Douglas County entrepreneur Kynsi Saye thought about hiring an accountant but is planning to navigate the new rules on her own — for now. The 26-year-old founded Kompass Apparel three years ago. The business sells custom clothing inspired by the outdoors and the Colorado lifestyle. The business of one has done a few hundred sales this year, about 50 percent of which came through its website, Saye said.
“I’m not necessarily concerned, but it’s definitely going to take a lot more time and a lot more diligence to look at really every place and every county and every city that I am getting sales in,” she said.
A grace period and online help
State officials see the hurdles that lie ahead. The rules start Dec. 1 but an enforcement grace period will run through March 31. A website dedicated to the rule change is advertising free live webinars. That same site directs business owners to a trio of free tax-by-address databases. If a retailer uses the site but collects the wrong tax they are free of liability, officials say.
“We certainly recognize that is a change from what people have been doing before, and we always want to encourage voluntary compliance with the tax laws of Colorado,” Hartman said.
A rule-making hearing covering the changes will be held at 2 p.m. Nov. 30 in Room 220 of the building at 1313 Sherman St. in Denver.
Even some home-rule cities are taking a wait-and-see approach. Arvada revenue manager Ezequiel Vasquezsaid that, as of now, his city is not requiring online retailers who have never had a city sales tax license to get one. If the city does require it at some point, the licenses will be free.
Possible legal challenge?
The Wayfair decision may have opened the door for Colorado’s rule change, but the narrow ruling could also lay the groundwork for a legal challenge, say observers with the Tax Foundation, a Washington, D.C.-based think tank.
In his majority opinion, Justice Anthony Kennedy wrote South Dakota’s system, with a single collection point and a uniform set of taxable goods, appeared designed to “prevent discrimination against or undue burdens upon interstate commerce.” Meanwhile, the Tax Foundation counts Colorado’s sales tax system among the most complex in the country.
“What South Dakota has is a much easier system compared to Colorado in that you just remit in one place,” said foundation spokesman John Buhl. “There is no issue of having to remit to many different localities. There is no issue with different tax amounts.”

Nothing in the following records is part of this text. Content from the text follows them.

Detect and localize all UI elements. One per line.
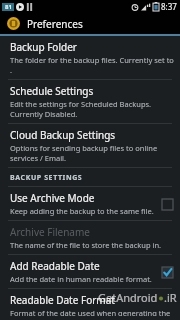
button[interactable]: Backup Folder	[0, 36, 180, 79]
staticText: Add the date in human readable format.	[10, 274, 152, 284]
button[interactable]: Cloud Backup Settings	[0, 124, 180, 167]
staticText: Preferences	[27, 17, 83, 31]
staticText: Backup Folder	[10, 40, 77, 54]
other: App icon	[7, 17, 20, 30]
staticText: BACKUP SETTINGS	[10, 173, 83, 183]
button[interactable]: Schedule Settings	[0, 80, 180, 123]
staticText: .iR	[164, 290, 177, 305]
staticText: Readable Date Format	[10, 293, 115, 307]
staticText: Format of the date used when generating …	[10, 308, 171, 316]
staticText: Use Archive Mode	[10, 191, 95, 205]
staticText: 81	[5, 3, 12, 11]
staticText: Add Readable Date	[10, 259, 100, 273]
button[interactable]: Add Readable Date	[0, 255, 180, 288]
button[interactable]: Readable Date Format	[0, 289, 180, 320]
staticText: Cloud Backup Settings	[10, 128, 116, 142]
staticText: GetAndroid	[98, 290, 158, 305]
staticText: The name of the file to store the backup…	[10, 240, 162, 250]
button[interactable]: App icon	[0, 13, 180, 34]
staticText: Schedule Settings	[10, 84, 94, 98]
staticText: Options for sending backup files to onli…	[10, 143, 158, 163]
button[interactable]: Use Archive Mode	[0, 187, 180, 220]
staticText: Keep adding the backup to the same file.	[10, 206, 154, 216]
button[interactable]: Enabled checkbox	[160, 265, 174, 279]
staticText: 8:37	[161, 1, 177, 12]
button[interactable]: Archive Filename	[0, 221, 180, 254]
button[interactable]: Disabled checkbox	[160, 197, 174, 211]
staticText: The folder for the backup files. Current…	[10, 55, 174, 75]
staticText: Edit the settings for Scheduled Backups.…	[10, 99, 152, 119]
staticText: Archive Filename	[10, 225, 90, 239]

Colorado officials have been trying for years to simplify the state’s rules. State Rep. Tracy Kraft-Tharp chairs the bipartisan Sales and Use Tax Simplification Task Force, which first convened in 2017.
The task force previously supported a bill that put out a request for information from software companies that might offer a one-stop sales tax portal for the state. In the 2019 legislative session, Kraft-Tharp said the group is planning a bill that will authorize the Department of Revenue to put out a request to companies that could provide a system like that.
The Arvada Democrat said creating a unified tax rate in Colorado is nearly impossible. Raising sales taxes in jurisdictions without a vote of the people is illegal under state law, and lowering it in others could hurt local budgets, services and jobs.
“The professional words we use are complicated and convoluted, but it’s a nightmare,” Kraft-Tharp said. “Are we the definition of burdensome? My mission in life is to simply our system.”
Updated Nov. 5, 2018, at 12:25 p.m. Because of an error by a source, the percentage of sales tax revenue the state will allow businesses to keep as a collector’s fee was originally misreported in this story. The fee is 3.33 percent.